Yorke had placed himself altogether under Colonel Mahon's orders, and had looked after many of the details connected with the waggons and provisions. The store of food carried was quite enough to last fourteen days, this being the outside limit of the time that the march was likely to occupy. Once off there was no delay. The mules and the waggons did their work well, and the force moved round to the west of the position of a large body of Boers, who were opposing Methuen's advance by the line of railway, and on the 9th marched into Vryburg, having done a hundred and twenty miles in five days. They halted here for a day to rest the animals, and on the 11th they started again. Hitherto not a shot had been fired. From this point they were watched by the enemy, as their arrival at Vryburg had been at once notified to the Boers, and at Koodoosrand a force was found posted in a strong position in front of them.

Mahon, whose object was not to fight but to relieve Mafeking, moved off to the westward; but here the country was found to be thickly covered with bush, which greatly impeded the progress of the waggons, and presently the enemy, leaving their position, threw themselves across his path. There was a sharp but short encounter, and the Boers were soon in flight. The casualties in killed and wounded on our side were only thirty.

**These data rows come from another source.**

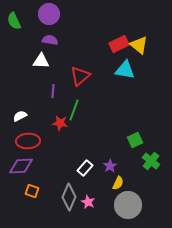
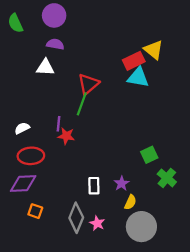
red rectangle: (119, 44) -> (134, 61), moved
purple line: (53, 91) -> (59, 124), moved
green line: (74, 110) -> (82, 104), moved
white rectangle: (85, 168) -> (94, 186), turned -42

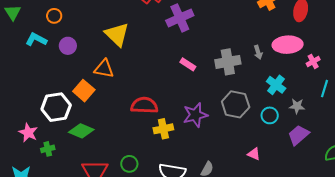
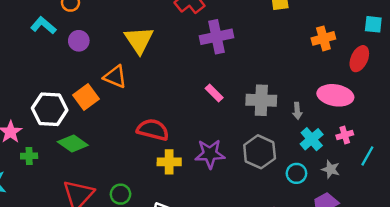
gray arrow: (258, 52) -> (297, 111), moved
pink cross: (313, 61) -> (345, 135), moved

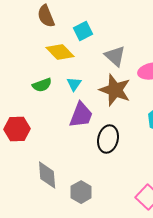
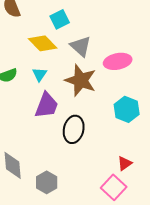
cyan square: (83, 31) -> (60, 19), moved
yellow diamond: (60, 52) -> (43, 43), moved

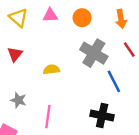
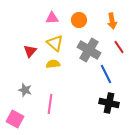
yellow triangle: (18, 18) -> (55, 43), moved
red triangle: (15, 54) -> (30, 51), moved
black cross: (102, 115) -> (109, 103), moved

On the 15th the relieving column arrived at a village twenty miles to the west of Mafeking, where, within an hour of their entry, they were joined by Plumer's force, which had just been strengthened by the arrival of four twelve-pounder guns of the Canadian artillery, and a party of Queenslanders.

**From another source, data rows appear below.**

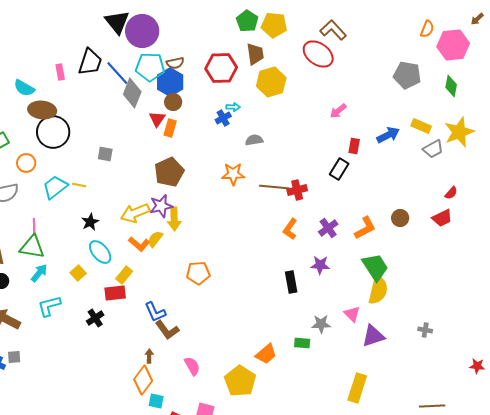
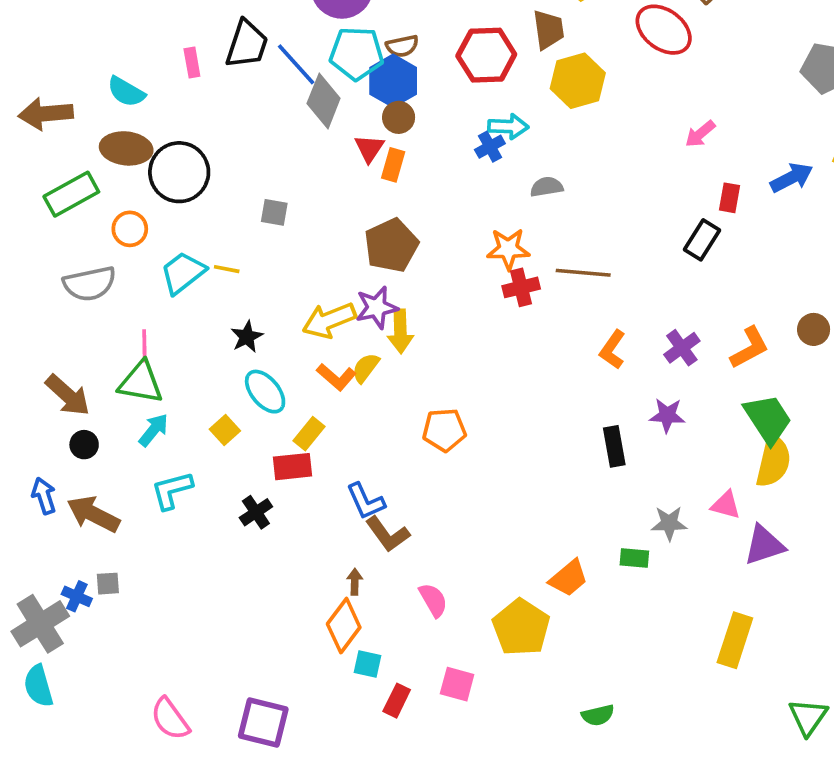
cyan arrow: (233, 107) -> (508, 126), size x1.5
brown ellipse: (42, 110) -> (126, 148), moved
red cross: (297, 190) -> (521, 287), moved
pink triangle: (352, 314) -> (726, 505), turned -30

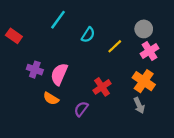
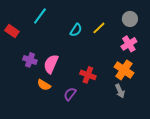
cyan line: (58, 20) -> (40, 16), moved
gray circle: (144, 29) -> (130, 19), moved
yellow line: (115, 46) -> (99, 28), moved
red cross: (102, 87) -> (88, 75), turned -35

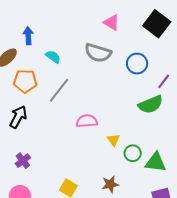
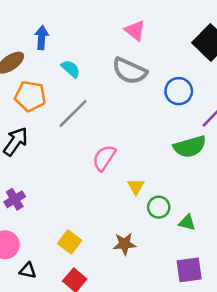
pink triangle: (111, 23) -> (135, 30), moved
pink semicircle: (87, 121) -> (104, 158), turned -60
green triangle: (156, 162) -> (187, 223), size x0.6

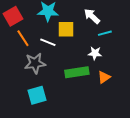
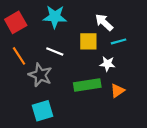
yellow square: (66, 29) -> (88, 41), moved
orange line: (23, 38) -> (19, 56), moved
gray star: (35, 63) -> (40, 75), turned 30

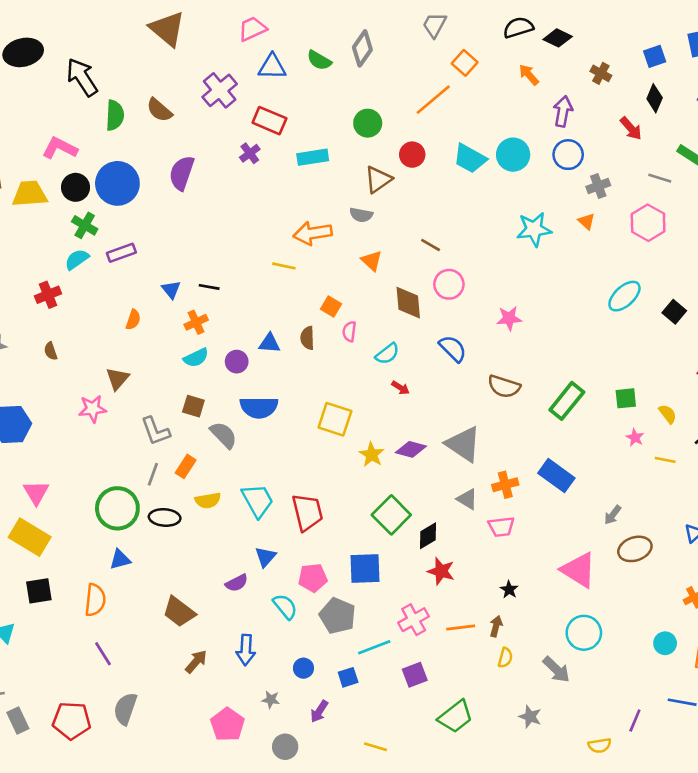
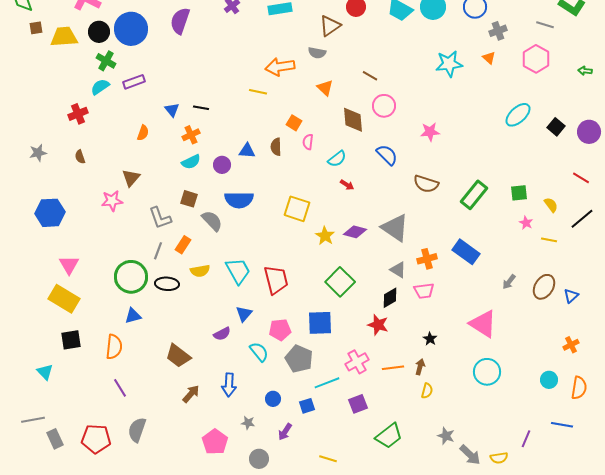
black diamond: (428, 536) -> (390, 298), moved
brown ellipse: (635, 549) -> (544, 287), moved, turned -40
gray arrow: (556, 669) -> (470, 455), moved

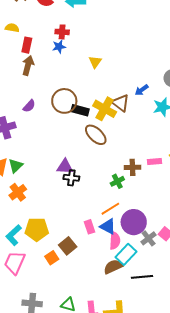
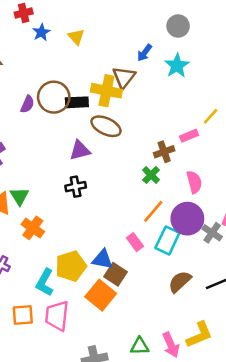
blue star: (59, 47) -> (41, 32), moved
brown triangle: (121, 103) -> (124, 77), turned 48
purple semicircle: (29, 106) -> (27, 104), moved
purple triangle: (65, 167) -> (80, 150), moved
black cross: (71, 178) -> (76, 187), moved
blue triangle: (108, 226) -> (102, 259), moved
pink semicircle: (115, 241) -> (194, 182), moved
cyan rectangle: (126, 254) -> (167, 240), moved
orange square: (52, 258) -> (101, 295), size x1.6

These troops had performed a marvellous march. On their arrival from Canada and Queensland respectively they had been brought round by ship to Beira, carried by train to the plateau of Rhodesia, from there in vehicles a hundred miles to Buluwayo, then by train over four hundred miles to Ootsi, and had then pushed on on foot for four days over terribly bad roads at the rate of twenty-five miles a day, and had been with Plumer only a few hours.

There was no fear now that they would fail to gain the success they had striven for, as their united force was stronger than that with which Snyman could oppose them. The Boer commander, however, would not retire without one last effort, and he planted his force on a hill which commanded the water supply; but after he had held his ground for an hour, his guns were silenced, and he retired past Mafeking to the trenches on the eastern side. Here, however, the Boers had no rest, for Baden-Powell sallied out with his garrison, and Mahon's guns opened upon them, so that ere long they withdrew and retreated eastward.

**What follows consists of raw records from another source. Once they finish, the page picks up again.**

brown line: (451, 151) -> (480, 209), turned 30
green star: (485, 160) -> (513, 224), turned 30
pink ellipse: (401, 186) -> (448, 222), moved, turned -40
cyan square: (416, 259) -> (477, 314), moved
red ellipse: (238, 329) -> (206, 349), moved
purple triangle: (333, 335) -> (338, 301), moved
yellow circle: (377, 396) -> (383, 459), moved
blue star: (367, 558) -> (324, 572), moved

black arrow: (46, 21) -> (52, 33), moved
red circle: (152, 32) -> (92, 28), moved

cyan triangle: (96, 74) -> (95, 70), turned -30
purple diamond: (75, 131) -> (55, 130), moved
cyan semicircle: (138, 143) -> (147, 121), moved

Mafeking was free at last! Only six days before, fearing doubtless that relief would come ere long, and possibly hearing that a large cavalry force was nearing Vryburg, the Boers made the most determined attempt to capture Mafeking that had occurred during the siege. Early on the morning of the 12th three hundred volunteers, under the command of Eloff, a grandson of Kruger, crept up to the west of the besiegers' line and reached the native quarters, to which they at once set fire. The barracks of the Protectorate Regiment were held by Hore and some twenty of his men. These, after a stout defence, were compelled to surrender. Two other positions within the line were captured, and had Snyman sent up his support at once, affairs might have ended badly; but this failed to arrive. The telephone and telegraph wires called up the defenders from all parts of the town. These gradually surrounded the positions the Boers had taken, and prevented any reinforcements from reaching them. Knowing that unless aided they must surrender in time, Baden-Powell refused to allow the loss of life that must ensue if the Boers were attacked, and contented himself with preventing them from being reinforced, and at seven in the evening Eloff, finding his position desperate, surrendered.